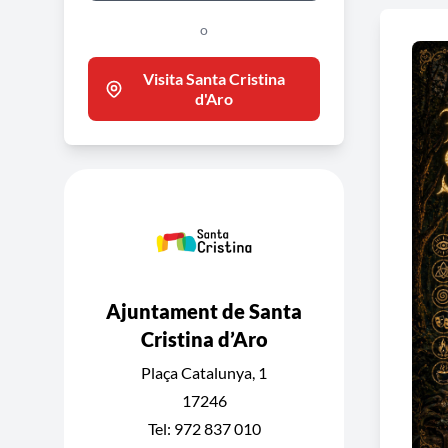
o
Visita Santa Cristina
d'Aro
Ajuntament de Santa
Cristina d’Aro
Plaça Catalunya, 1
17246
Tel: 972 837 010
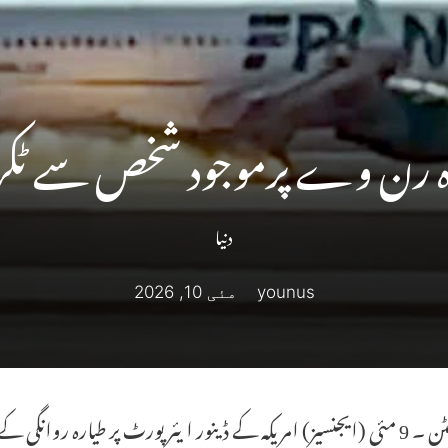
ہ رن وے پرموجود شخص سے ٹکرا 
دنیا
younus
مئی 10, 2026
واشنگٹن ۔ 9 مئی (ایجنسیز) امریکہ کے ڈینور ایئر پورٹ پر طیارہ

******

**Task**
Report how many lines above include "Santa". Nothing else.

**Your response**
2